▶ What you should do
Restate all the data word for word and omit the pictures.

▶ Source data
----------

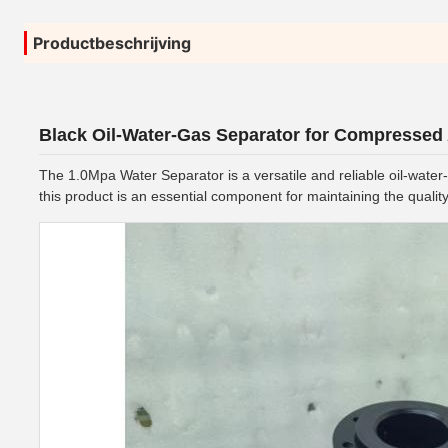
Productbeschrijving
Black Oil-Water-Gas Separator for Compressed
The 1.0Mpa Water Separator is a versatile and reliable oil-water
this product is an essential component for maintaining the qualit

----------

▶ Problem solution
Productbeschrijving
Black Oil-Water-Gas Separator for Compressed
The 1.0Mpa Water Separator is a versatile and reliable oil-water
this product is an essential component for maintaining the qualit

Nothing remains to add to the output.